SINDROME SGOMBROIDE, CHE COS’È E COME EVITARLA
Il dipartimento ha realizzato per gli utenti anche un opuscolo informativo sulla sicurezza alimentare. L’opuscolo è rivolto a consumatori ed esercenti per prevenire la ‘sindrome sgombroide’, ossia l’intossicazione alimentare causata dall’istamina. Diversi studi hanno dimostrato che bastano poche ore di errata esposizione del tonno a temperature uguali o superiori a 6-10 gradi centigradi per far sì che il pesce produca quantità rilevatesi tossiche di istamina, sostanza che non viene eliminata né con la cottura né con il congelamento o surgelamento dell’alimento e che non determina alterazioni delle caratteristiche organolettiche quali l’odore, il colore, la consistenza o il sapore del tonno.
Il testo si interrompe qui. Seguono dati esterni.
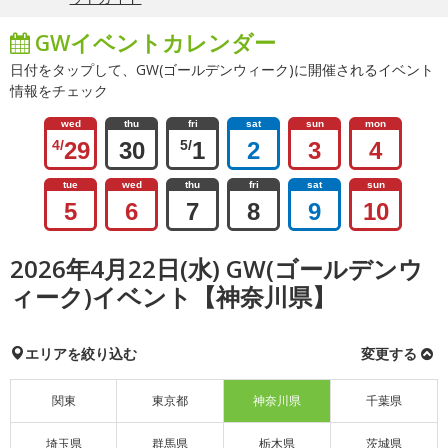
GWイベントカレンダー
日付をタップして、GW(ゴールデンウィーク)に開催されるイベント
情報をチェック
wed
thu
fri
sat
sun
mon
4/
29
30
5/
1
2
3
4
tue
wed
thu
fri
sat
sun
5
6
7
8
9
10
2026年4月22日(水) GW(ゴールデンウ
ィーク)イベント【神奈川県】
エリアを絞り込む
変更する
関東
東京都
神奈川県
千葉県
埼玉県
群馬県
栃木県
茨城県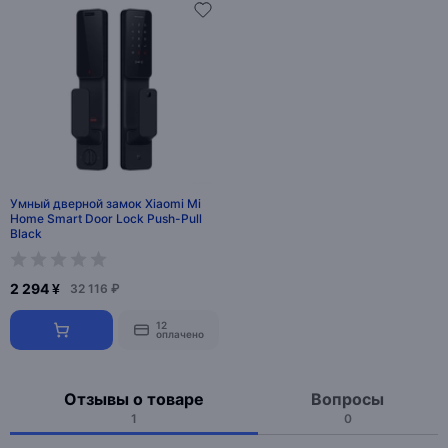
Умный дверной замок Xiaomi Mi
Home Smart Door Lock Push-Pull
Black
2 294 ¥
32 116 ₽
12
оплачено
Отзывы о товаре
Вопросы
1
0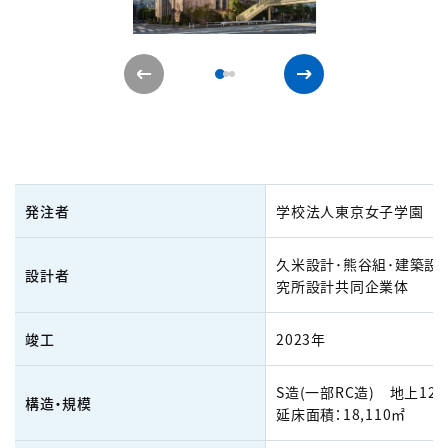
発注者
学校法人東京女子学園
久米設計･熊谷組･建築設
設計者
究所設計共同企業体
竣工
2023年
S造(一部RC造) 地上12
構造・規模
延床面積：18,110㎡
TONNO ROSSO, L’OPUSCOLO DELL’ASP DI TRAPANI
Per questo è fondamentale il rispetto della catena del freddo, cioè il mantenimento del tonno a temperature prossime allo zero dalla pesca fino alle tavole. Nell’opuscolo vengono fornite al consumatore finale le informazioni per riconoscere i sintomi, capire le cause, imparare a prevenire il problema. Informazioni utili riguardo anche a cosa fare in caso di intossicazione, fino alla corretta conservazione del prodotto ittico, per sedersi a tavola in sicurezza.